Record excerpts:

------

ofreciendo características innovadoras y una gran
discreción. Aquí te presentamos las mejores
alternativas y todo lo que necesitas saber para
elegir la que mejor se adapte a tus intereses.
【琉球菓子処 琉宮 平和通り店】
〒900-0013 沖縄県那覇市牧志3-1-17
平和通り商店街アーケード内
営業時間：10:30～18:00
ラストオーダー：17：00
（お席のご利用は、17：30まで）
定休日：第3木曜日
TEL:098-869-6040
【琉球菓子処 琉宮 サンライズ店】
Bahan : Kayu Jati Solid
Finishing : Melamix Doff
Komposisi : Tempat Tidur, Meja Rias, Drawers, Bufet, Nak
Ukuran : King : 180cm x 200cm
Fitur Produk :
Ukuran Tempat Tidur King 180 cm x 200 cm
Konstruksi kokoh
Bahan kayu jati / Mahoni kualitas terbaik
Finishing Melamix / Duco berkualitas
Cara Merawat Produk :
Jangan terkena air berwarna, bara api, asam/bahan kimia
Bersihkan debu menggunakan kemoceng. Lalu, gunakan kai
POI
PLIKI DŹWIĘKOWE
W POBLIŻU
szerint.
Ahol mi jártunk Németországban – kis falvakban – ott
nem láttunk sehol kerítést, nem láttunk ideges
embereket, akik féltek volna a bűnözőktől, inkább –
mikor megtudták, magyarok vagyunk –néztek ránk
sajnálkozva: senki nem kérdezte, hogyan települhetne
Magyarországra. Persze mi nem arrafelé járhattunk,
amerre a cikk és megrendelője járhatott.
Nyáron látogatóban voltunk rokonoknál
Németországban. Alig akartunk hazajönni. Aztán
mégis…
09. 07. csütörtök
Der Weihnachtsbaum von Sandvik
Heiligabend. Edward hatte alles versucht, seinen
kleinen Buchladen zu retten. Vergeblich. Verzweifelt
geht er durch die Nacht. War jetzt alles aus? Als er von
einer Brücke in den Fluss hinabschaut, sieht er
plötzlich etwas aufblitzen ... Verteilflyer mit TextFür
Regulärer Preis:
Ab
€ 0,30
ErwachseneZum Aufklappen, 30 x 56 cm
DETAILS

------

Everything from the line containing "Heiligabend. Edward hatte" through the final line above must be copied exactly, with both ends kept.

Response area:
Heiligabend. Edward hatte alles versucht, seinen
kleinen Buchladen zu retten. Vergeblich. Verzweifelt
geht er durch die Nacht. War jetzt alles aus? Als er von
einer Brücke in den Fluss hinabschaut, sieht er
plötzlich etwas aufblitzen ... Verteilflyer mit TextFür
Regulärer Preis:
Ab
€ 0,30
ErwachseneZum Aufklappen, 30 x 56 cm
DETAILS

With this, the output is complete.